Please retype the listing exactly as it appears, skipping each picture.

** Opening Source material block **

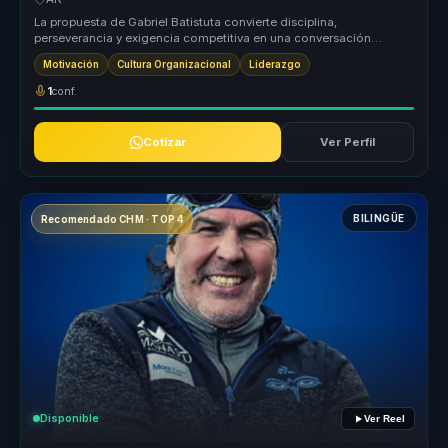
La propuesta de Gabriel Batistuta convierte disciplina,
perseverancia y exigencia competitiva en una conversación
aplicable al negocio. P...
Motivación
Cultura Organizacional
Liderazgo
1
conf.
Cotizar
Ver Perfil
BILINGÜE
Recomendado CHM · TOP 4
Disponible
Ver Reel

** Closing Source material block **

**Exercise answer:**
La propuesta de Gabriel Batistuta convierte disciplina,
perseverancia y exigencia competitiva en una conversación
aplicable al negocio. P...
Motivación
Cultura Organizacional
Liderazgo
1
conf.
Cotizar
Ver Perfil
BILINGÜE
Recomendado CHM · TOP 4
Disponible
Ver Reel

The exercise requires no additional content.